Desaix le quitte en septembre 1797, pour rentrer en France. Le 26 octobre 1797, il est nommé provisoirement chef d’état-major de l’armée d’invasion de l’Angleterre. Napoléon écrivit à ce sujet au Directoire : « Vous ne pouviez pas faire choix d’un officier plus distingué que le général Desaix ». Mais, un an plus tard, ce projet d’invasion est abandonné et Bonaparte lui confie l’organisation d’un convoi maritime depuis l’Italie en vue d’une campagne en Égypte. Quand Desaix arrive à Rome le 2 avril 1798, il est à la fois général en chef et amiral.
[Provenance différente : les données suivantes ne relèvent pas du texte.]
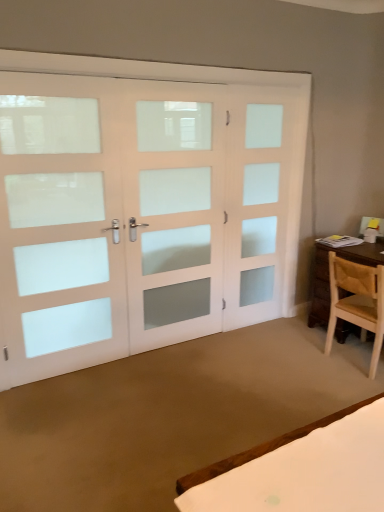 This screenshot has height=512, width=384. I want to click on free spot above white frosted glass door at left, positioned as the third screen door in right-to-left order (from a real-world perspective), so click(x=55, y=69). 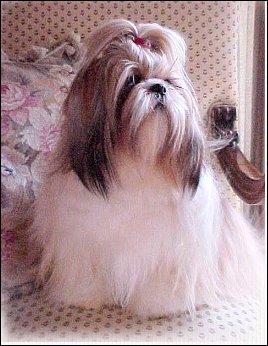 The height and width of the screenshot is (346, 268). Identify the location of seat. (109, 315). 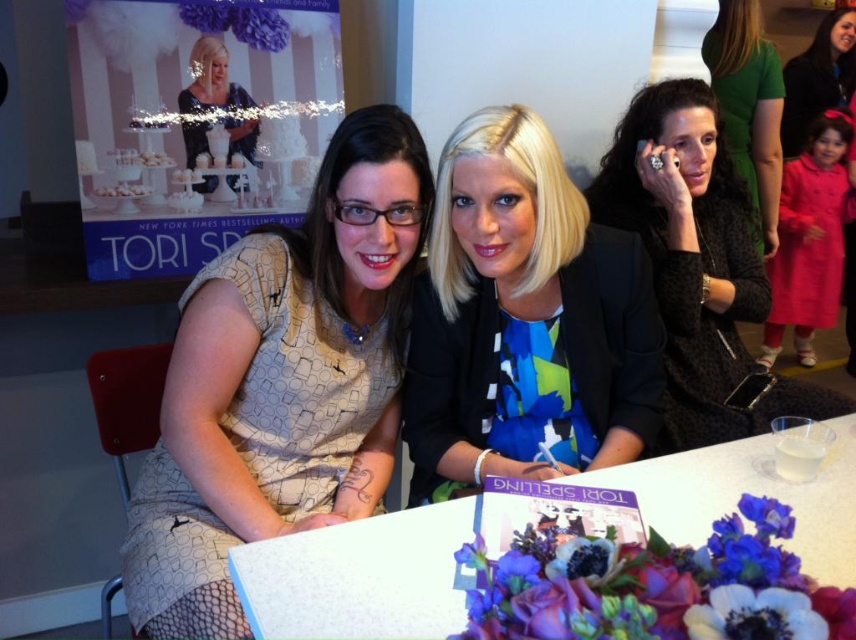 You are a photographer at a fashion show. You need to position the velvety pink coat at right and the shiny blue dress at center in a way that the coat is to the right of the dress. Is this arrangement already correct based on the scene?

Yes, the velvety pink coat at right is already positioned to the right of the shiny blue dress at center as described.

From the picture: You are a photographer standing 2 meters away from the two women at the book signing event. You want to take a photo that includes both women and the black textured jacket at upper right in the frame. Can you do this without moving your position?

The two women are 1.46 meters apart, so from your position 2 meters away, it is possible to capture both women and the black textured jacket at upper right in the same frame without moving. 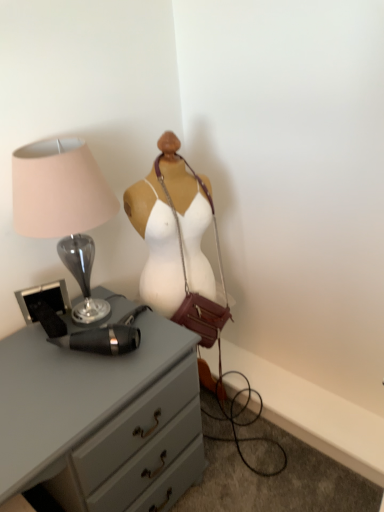 At what (x,y) coordinates should I click in order to perform the action: click on free space in front of matte glass lamp at left. Please return your answer as a coordinate pair (x, y). Looking at the image, I should click on (61, 384). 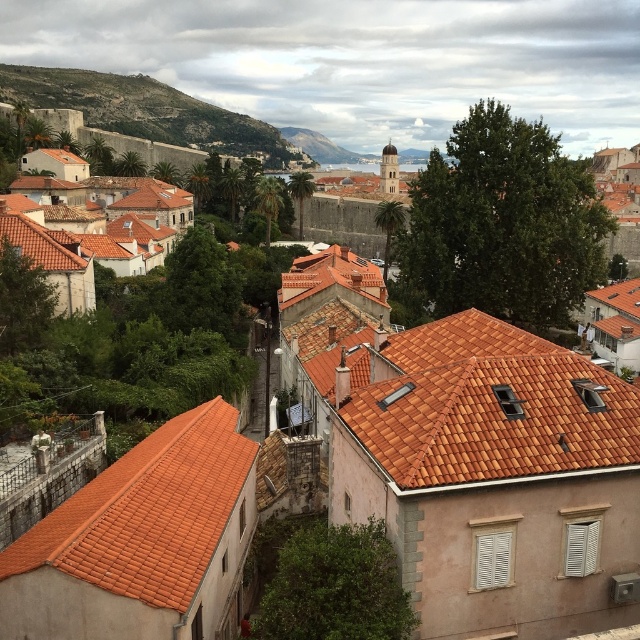 Question: Does terracotta tile roof at lower left have a lesser width compared to green grassy hillside at upper left?

Choices:
 (A) no
 (B) yes

Answer: (B)

Question: Does terracotta tile roof at lower left appear on the left side of green grassy hillside at upper left?

Choices:
 (A) yes
 (B) no

Answer: (B)

Question: Which object appears closest to the camera in this image?

Choices:
 (A) terracotta tile roof at lower left
 (B) green grassy hillside at upper left

Answer: (A)

Question: Can you confirm if terracotta tile roof at lower left is positioned to the right of green grassy hillside at upper left?

Choices:
 (A) yes
 (B) no

Answer: (A) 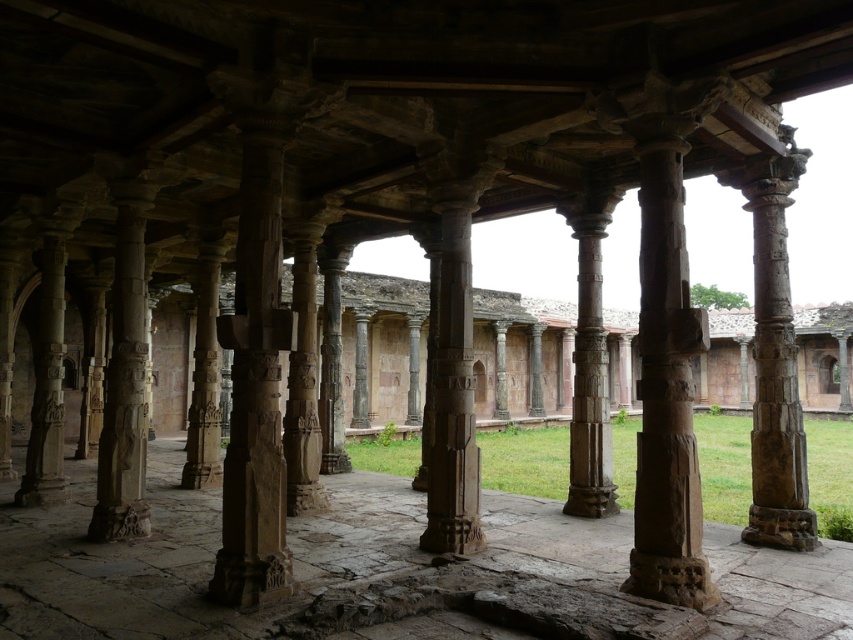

Pour préparer l’expédition, le général Desaix déploie une intense activité à la mesure de ses hautes capacités et de son plaisir de réaliser son rêve de jeunesse. Il se réjouit de tenir le rôle d’amiral et écrit : « Je ne rêve que marine, je suis continuellement sur mon escadre de sept à huit petits bâtiments de guerre ; tous les jours j’étudie et j’espère bientôt en conduire un et vous faire naviguer ». Le convoi de soixante navires et de sept mille hommes quitte Civitavecchia le 26 mai 1798.
Après un bref épisode à Malte, le 1er juillet, Desaix surveille le débarquement de sa division près d’Alexandrie, là même où César avait mis pied à terre en 48 av J.-C. Tout de suite, Bonaparte le charge de la mission la plus périlleuse : avancer dans le désert vers la ville du Caire. Ses troupes ne sont pas préparées à de telles conditions et peinent à avancer. À un de ses officiers d’écrire sur ce périple : « Le jour, le soleil rendait le sol brûlant. Pas un nuage, pas un arbre dans cette immensité de sable. (…) Tous les puits étaient obstrués. Nous avions soif. (…) La nuit, les Mamelouks rôdaient autour de nous et si quelqu’un s’attardait il était décapité ». Le 21 juillet, l’armée française est devant le Caire. Le redoutable chef mamelouk Mourad-Bey y a réuni dans une grande plaine proche des pyramides de Gizeh environ dix mille mamelouks et un nombre double de fellahs. L’armée française est, elle, partagée en cinq divisions, Desaix commandant la droite, vers le désert. C’est une grande victoire et, là encore, le jeune général se couvre de gloire, tandis que Mourad-Bey est en fuite vers la Haute-Égypte.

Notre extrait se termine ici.